Son attracted attention in December when he visited Trump Tower for a meeting with then-President-elect Trump. He promised to invest $50 billion and create 50,000 jobs in the United States on the basis of Trump’s promise to reduce regulations here. Sprint subsequently said it would provide 5,000 of those jobs.
The visit and promise were widely seen as a preamble to a new SoftBank bid for T-Mobile once Trump took office.
That doesn’t mean the Trump administration would approve a Sprint/T-Mobile merger, and some analysts don’t think it would.
And that made Son’s acknowledgment Wednesday that Sprint could end up being sold or merged into another business all the more meaningful.
“While general sentiment has focused on Sprint’s potential position as an acquirer, intriguingly SoftBank seems willing to embrace multiple avenues for possible value creation, including a merger or even a willingness to take a back seat to another acquirer,” Barclays analyst Amir Rozwadowski wrote in a note to clients Wednesday.
In December, Rozwadowski outlined several reasons why SoftBank may need to consider alternatives to bidding for T-Mobile. A Sprint/T-Mobile deal was no “layup,” he concluded.
In addition to regulatory concerns, both companies have ample debt, and that makes raising more money to finance a buyout of either one that much more difficult.

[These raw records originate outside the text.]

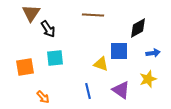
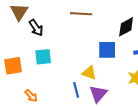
yellow triangle: (101, 64) -> (89, 73), moved
purple triangle: (121, 90) -> (98, 94), moved, turned 36

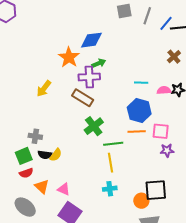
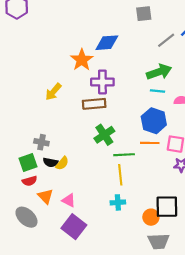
gray line: (147, 16) -> (166, 40), moved, turned 30
green arrow: (99, 63) -> (159, 72), moved, size x1.6
brown rectangle: (83, 98) -> (94, 104), turned -40

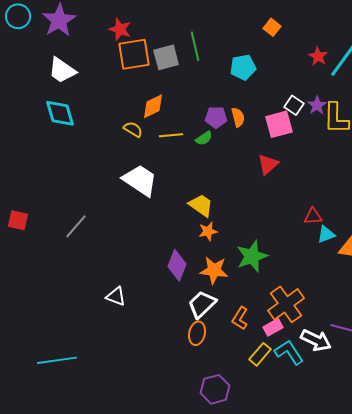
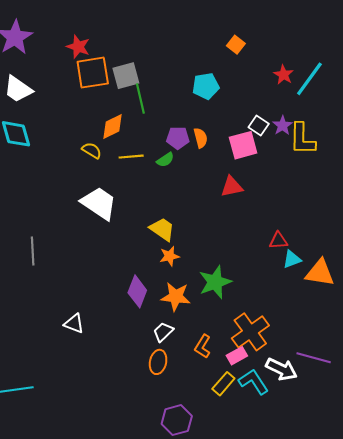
green line: (195, 46) -> (140, 99), moved
red triangle: (268, 164) -> (232, 187), turned 30
gray line: (76, 226) -> (33, 251), turned -44
white trapezoid: (202, 304) -> (163, 332), size x0.7

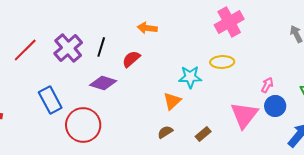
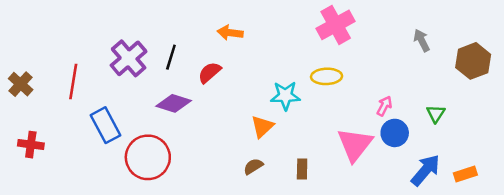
red line: (25, 50) -> (73, 82), moved, turned -36
brown rectangle: (203, 134) -> (302, 169), turned -49

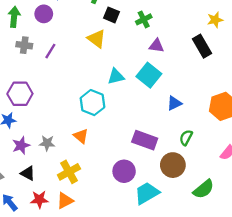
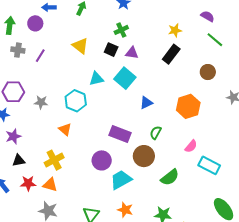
black square: (111, 15) -> (111, 50), moved
yellow star: (215, 20) -> (175, 30), moved
black rectangle: (202, 46) -> (171, 54), turned 66
gray star: (47, 143) -> (41, 102), moved
black triangle: (28, 173) -> (19, 160), turned -40
orange triangle: (65, 201) -> (50, 185), turned 42

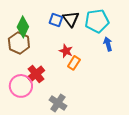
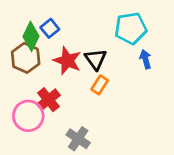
black triangle: (71, 19) -> (96, 59), moved
blue square: (56, 20) -> (50, 28), moved, turned 32
red star: (66, 51) -> (67, 61), moved, size x1.5

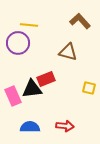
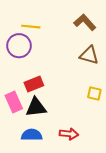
brown triangle: (68, 52) -> (89, 55), moved
red rectangle: (46, 79) -> (34, 84), moved
black triangle: (32, 89) -> (36, 107), moved

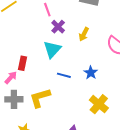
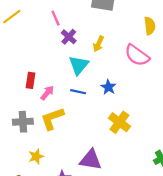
cyan triangle: (52, 49) -> (79, 65), moved
pink arrow: (11, 78) -> (47, 93), moved

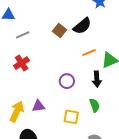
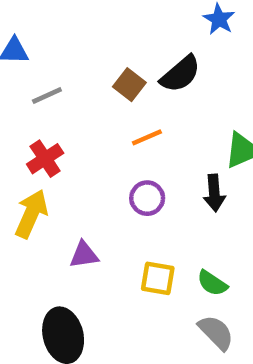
orange line: (89, 53) -> (147, 137), moved
green semicircle: (95, 105) -> (212, 283), moved, turned 144
yellow arrow: (17, 111) -> (31, 214), moved

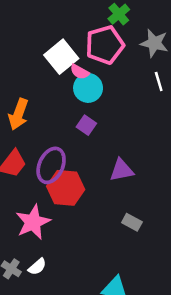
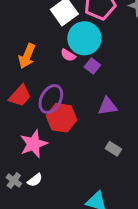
pink semicircle: (80, 72) -> (68, 55), moved
cyan circle: (88, 88) -> (84, 38), size x1.4
purple square: (86, 125) -> (92, 66), moved

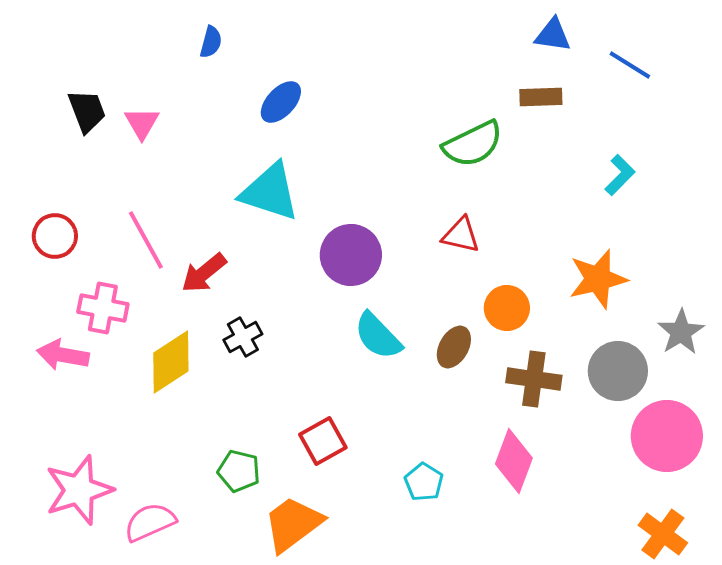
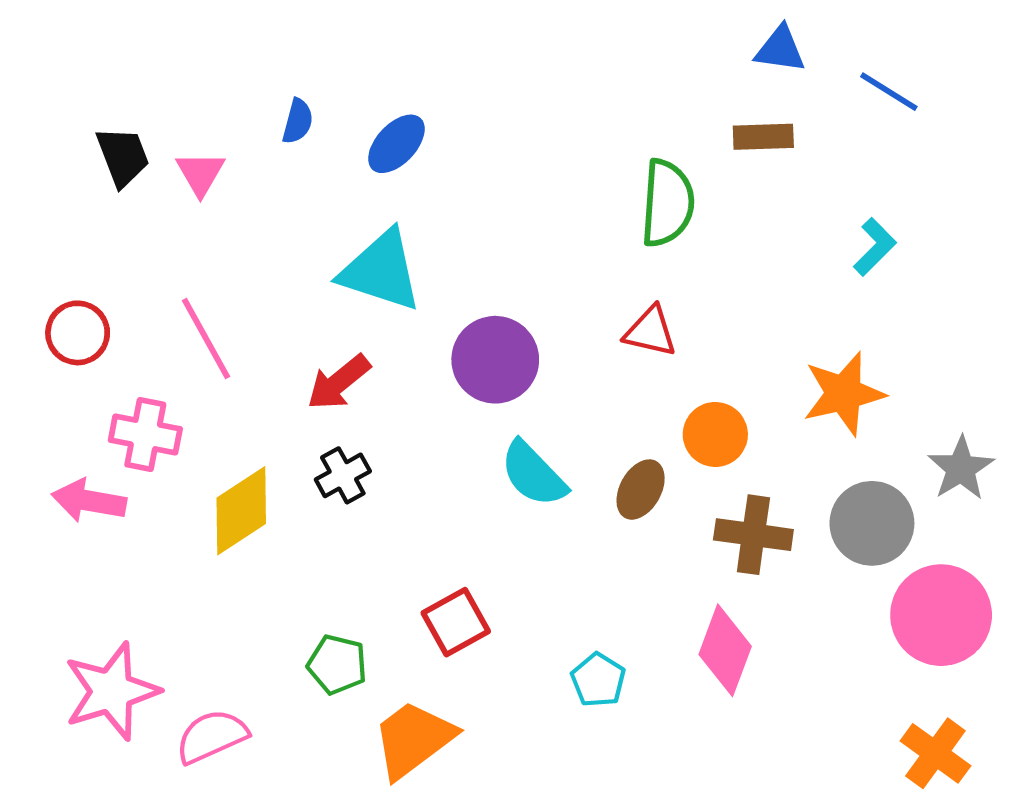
blue semicircle: (211, 42) -> (298, 121), moved
green semicircle: (473, 144) -> (667, 203), turned -60
red arrow: (204, 273) -> (339, 382), moved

T-Mobile’s principal owner, Germany-based Deutsche Telekom, may not want to own stock in the merged businesses and had tried to sell T-Mobile to AT&T years ago. This means SoftBank could need to raise perhaps $54 billion in cash to buy T-Mobile, according to a November analysis by BTIG Research analyst Walter Piecyk.
An effort to sell Sprint would not be Son’s first try.
SoftBank bought Sprint in 2013, and Son began a campaign to persuade Washington regulators to let it buy T-Mobile, too.
Regulators blocked that path, and Son said he lost faith, then failed in his attempts to sell Sprint. No one wanted to buy Sprint then because of its weak financial and competitive position.
Sprint’s turnaround now is in hand, Son said, allowing him to broaden SoftBank’s options to include selling Sprint and looking beyond a straight T-Mobile deal.
He also said Sprint could remain a standalone wireless operator in the United States because of the gains it has made since its failed push to acquire T-Mobile. Perceptions, he said, have not caught up with the reality that Sprint is no longer “a bottleneck” for SoftBank.
Wells Fargo Securities analyst Jennifer Fritzsche said Son’s comments stirred questions from investors, particularly whether Sprint would be a seller.
“We don’t know the answer, but it is hard for us to see SoftBank taking a minority position in a combined entity given (that) the momentum in Sprint is only just being seen,” Fritzsche wrote in a note to clients Wednesday.
Son’s comments come as wireless industry analysts have speculated about Sprint making another run at T-Mobile as well as many other possible mergers. Potential deals, according to analysts, also could involve a cable company such as Comcast or Charter buying T-Mobile, Sprint or Dish Network.
Sprint’s chief financial officer also recently said that a merger of the smaller U.S. companies may be necessary to compete with the two largest wireless companies, Verizon and AT&T.